Folk tale
- Name: The Lost Children
- Aarne–Thompson grouping: 327A
- Country: France
- Related: Hansel and Gretel

= The Lost Children (fairy tale) =

French fairy tale

The Lost Children is a French fairy tale collected by Antoinette Bon in Revue des traditions populaires.

It is Aarne-Thompson type 327A. Another tale of this type is Hansel and Gretel; The Lost Children combines with that type several motifs typical of Hop o' My Thumb, which is typical of French variants.

==Synopsis==
A couple, Jacques and Toinon, were very stingy. Their children – Jean, who was twelve, and his sister Jeanette, who was eight – suffered because of this, and finally they decided to lose them in the forest. Toinon took them and left them there. They tried to find her, and then tried to find their way out. Jean climbed a tree and saw a white house and a red house. They went to the red one. The woman there let them in, but told them to be quiet or her husband would eat them, because he was the Devil.

She hid them, but her husband could smell them because they were Christians. He beat his wife and put Jean into the barn to fatten him up before eating him, making Jeanette bring him food. The Devil was too fat to get into the barn, so he ordered Jeanette to bring him the tip of Jean's finger to test how fat he was; Jeanette brought him a rat's tail.

The third time, he noticed the trick and pulled Jean out. He made a sawhorse to lay Jean on to bleed, and went for a walk. Jeanette and Jean pretend not to understand how he was to be put on the sawhorse. The Devil's wife showed them, and Jean tied her on and cut her throat. They took the Devil's gold and silver and fled in his carriage. The Devil chased them.

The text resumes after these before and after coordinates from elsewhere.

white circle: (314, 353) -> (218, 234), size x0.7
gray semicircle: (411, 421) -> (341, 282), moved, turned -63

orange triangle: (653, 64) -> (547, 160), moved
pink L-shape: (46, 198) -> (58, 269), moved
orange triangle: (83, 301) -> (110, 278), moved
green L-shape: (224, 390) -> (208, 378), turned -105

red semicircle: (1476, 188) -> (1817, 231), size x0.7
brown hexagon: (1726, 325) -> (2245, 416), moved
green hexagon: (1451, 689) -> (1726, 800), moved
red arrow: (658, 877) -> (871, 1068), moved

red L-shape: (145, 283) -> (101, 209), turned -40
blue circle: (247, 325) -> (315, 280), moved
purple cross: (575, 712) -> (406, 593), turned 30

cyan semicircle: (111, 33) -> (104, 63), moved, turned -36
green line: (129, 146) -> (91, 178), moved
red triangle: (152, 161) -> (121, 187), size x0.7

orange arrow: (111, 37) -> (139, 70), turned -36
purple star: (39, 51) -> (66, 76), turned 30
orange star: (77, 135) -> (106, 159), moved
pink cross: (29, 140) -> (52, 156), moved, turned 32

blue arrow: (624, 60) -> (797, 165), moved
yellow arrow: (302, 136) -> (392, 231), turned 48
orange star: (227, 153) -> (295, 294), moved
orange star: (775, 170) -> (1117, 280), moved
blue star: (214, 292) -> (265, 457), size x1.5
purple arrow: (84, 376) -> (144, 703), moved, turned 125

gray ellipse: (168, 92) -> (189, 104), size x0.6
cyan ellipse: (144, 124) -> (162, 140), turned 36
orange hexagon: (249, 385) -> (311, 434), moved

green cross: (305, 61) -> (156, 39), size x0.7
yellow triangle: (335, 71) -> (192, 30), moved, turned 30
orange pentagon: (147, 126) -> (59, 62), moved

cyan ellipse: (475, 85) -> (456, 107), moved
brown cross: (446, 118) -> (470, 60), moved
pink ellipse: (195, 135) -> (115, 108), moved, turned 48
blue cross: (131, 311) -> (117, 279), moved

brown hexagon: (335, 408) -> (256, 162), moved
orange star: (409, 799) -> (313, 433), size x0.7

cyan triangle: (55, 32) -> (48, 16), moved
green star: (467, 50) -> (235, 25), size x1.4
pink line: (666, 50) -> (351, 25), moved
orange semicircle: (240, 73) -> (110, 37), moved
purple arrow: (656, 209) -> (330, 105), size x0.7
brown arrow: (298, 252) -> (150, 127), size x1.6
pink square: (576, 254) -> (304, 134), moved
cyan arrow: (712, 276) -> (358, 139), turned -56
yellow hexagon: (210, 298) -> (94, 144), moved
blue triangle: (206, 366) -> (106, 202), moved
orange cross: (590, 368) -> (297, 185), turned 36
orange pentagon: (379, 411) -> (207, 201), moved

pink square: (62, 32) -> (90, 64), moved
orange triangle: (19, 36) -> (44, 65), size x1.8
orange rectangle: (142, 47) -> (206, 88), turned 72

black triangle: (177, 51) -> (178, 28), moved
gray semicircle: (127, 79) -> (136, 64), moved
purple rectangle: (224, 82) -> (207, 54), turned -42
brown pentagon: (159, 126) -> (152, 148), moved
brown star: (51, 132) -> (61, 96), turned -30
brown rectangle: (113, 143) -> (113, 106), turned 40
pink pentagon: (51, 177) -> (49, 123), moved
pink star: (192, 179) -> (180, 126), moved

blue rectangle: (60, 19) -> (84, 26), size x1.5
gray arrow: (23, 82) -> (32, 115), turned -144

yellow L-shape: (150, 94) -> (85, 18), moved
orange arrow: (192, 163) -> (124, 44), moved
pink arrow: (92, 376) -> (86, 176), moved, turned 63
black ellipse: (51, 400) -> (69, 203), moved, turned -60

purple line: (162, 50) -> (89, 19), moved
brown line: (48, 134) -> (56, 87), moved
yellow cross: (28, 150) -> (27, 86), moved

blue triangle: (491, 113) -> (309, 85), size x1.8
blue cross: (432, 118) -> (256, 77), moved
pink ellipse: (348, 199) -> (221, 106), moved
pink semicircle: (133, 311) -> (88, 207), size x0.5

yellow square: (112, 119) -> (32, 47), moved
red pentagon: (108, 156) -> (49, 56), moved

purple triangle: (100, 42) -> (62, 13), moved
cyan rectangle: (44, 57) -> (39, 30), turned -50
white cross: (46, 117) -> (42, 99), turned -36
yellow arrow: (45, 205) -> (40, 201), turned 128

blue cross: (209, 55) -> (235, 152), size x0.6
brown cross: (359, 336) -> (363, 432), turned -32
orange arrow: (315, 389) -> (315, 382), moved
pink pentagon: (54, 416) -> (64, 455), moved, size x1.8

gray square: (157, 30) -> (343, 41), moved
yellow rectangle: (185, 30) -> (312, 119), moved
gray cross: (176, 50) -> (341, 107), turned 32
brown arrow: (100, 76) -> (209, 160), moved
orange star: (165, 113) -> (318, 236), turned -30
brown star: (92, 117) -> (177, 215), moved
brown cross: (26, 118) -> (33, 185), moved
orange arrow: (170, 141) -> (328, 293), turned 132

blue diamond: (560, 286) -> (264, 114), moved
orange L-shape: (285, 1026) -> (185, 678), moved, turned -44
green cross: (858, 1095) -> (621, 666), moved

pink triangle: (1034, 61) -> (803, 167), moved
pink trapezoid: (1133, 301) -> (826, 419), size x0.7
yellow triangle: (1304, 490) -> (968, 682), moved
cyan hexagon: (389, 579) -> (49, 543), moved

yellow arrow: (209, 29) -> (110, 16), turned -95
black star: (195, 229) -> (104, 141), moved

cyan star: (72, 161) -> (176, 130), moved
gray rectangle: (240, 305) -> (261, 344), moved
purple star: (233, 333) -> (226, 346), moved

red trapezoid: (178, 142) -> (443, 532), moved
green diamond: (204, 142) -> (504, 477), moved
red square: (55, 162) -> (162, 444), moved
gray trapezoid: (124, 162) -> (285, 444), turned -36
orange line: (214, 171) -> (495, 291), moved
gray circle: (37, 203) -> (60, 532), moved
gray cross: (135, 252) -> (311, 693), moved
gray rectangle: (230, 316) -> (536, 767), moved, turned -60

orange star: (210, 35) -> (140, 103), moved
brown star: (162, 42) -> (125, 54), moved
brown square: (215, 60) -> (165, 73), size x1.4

On the way, he met various people – a laborer, a shepherd, a beadle, some laundresses – and asked whether they had seen the children. The first time he asked, they each misheard him, but then told him they hadn't, except for the laundresses, who told him they crossed the river. The Devil could not cross it, so one laundress offered to cut her hair to let him cross on it, but when he was in the middle, the laundresses dropped it, so he drowned. The children got home and took care of their parents, despite what they had done.